Sy Mah's Stress Test

                                                                                                                                                     THE LANCET    VOL 340: SEPT 19, 1992, pp. 712-714

Extraordinary unremitting endurance exercise and permanent injury to normal heart


This hypothesis is that permanent cardiac injury could develop in some endurance athletes despite the absence of coronary atherosclerosis and ventricular hypertrophy. The proposed mechanism by which this injury could arise involves two physiological "vicious cycles". The first vicious cycle would occur between severe ischaemia and high catecholamines, the second would be between coronary vasospasm (induced by high catecholamines) and endothelial injury. The likelihood of the injury becoming permanent might increase if there is insufficient time between bouts of endurance exercise for regression of ischaemia and endotheliat repair. Furthermore, magnesium ion deficiency, which can be induced byexercise, could exacerbate these vicious cycles and also contribute to catecholamine-induced thrombogenesis. In addition to ischaemia, there are several mechanisms, including the effect of free fatty acids liberated by the lipolytic effect of high catecholamines, that could cause direct myocardial injury.

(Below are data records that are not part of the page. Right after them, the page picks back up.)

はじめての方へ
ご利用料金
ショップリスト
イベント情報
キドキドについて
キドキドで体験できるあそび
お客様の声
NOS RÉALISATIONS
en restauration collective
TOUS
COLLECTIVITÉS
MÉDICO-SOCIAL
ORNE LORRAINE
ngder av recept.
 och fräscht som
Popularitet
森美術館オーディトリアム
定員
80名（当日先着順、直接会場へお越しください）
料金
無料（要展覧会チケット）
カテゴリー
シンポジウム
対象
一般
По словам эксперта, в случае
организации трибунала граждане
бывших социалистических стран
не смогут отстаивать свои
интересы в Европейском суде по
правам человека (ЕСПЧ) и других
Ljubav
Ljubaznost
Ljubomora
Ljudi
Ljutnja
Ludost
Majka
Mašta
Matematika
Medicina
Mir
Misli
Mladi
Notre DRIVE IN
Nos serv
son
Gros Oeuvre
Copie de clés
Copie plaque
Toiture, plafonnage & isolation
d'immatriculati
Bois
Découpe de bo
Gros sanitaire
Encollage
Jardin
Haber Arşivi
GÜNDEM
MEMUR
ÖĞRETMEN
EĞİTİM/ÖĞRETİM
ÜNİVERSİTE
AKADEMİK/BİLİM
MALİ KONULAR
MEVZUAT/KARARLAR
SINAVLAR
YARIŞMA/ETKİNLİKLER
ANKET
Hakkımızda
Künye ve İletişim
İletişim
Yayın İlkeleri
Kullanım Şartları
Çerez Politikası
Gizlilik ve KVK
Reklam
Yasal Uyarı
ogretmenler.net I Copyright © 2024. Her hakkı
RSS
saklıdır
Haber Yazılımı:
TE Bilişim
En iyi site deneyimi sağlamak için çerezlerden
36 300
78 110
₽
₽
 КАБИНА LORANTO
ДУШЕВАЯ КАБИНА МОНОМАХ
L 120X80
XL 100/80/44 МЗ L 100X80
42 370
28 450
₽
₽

Early man's survival before the development of even the crudest of weapons probably depended on his capacity for great endurance. This capacity is exemplified today by the Tarahumara Indians of northern Mexico who can chase a deer for up to 2 days until the animal drops from exhaustion.[1] Primitive hunting societies follow a "Palaeolithic rhythm" of 1 or 2 days of hunting, 6 to 8 hours a day, followed by 1 or 2 days of rest.[2] Could some endurance athletes benefit by this restraint? In the past 2 decades there has been a sharp increase in the number of extremely challenging endurance events. Such events include the world's longest annual ultramarathon (over 1000 km) in Australia, and in the USA the most arduous yearly marathon, to Pike's Peak (4300 m). The cavalier attitude to the potential cardiac risk may result partly from the popular belief promulgated by Karvonen and cited in a widely circulated textbook of the heart,[3] that there is no evidence that strenuous athletic activity in a trained individual with a normal heart increases the risk of early death or morbidity from cardiovascular disease.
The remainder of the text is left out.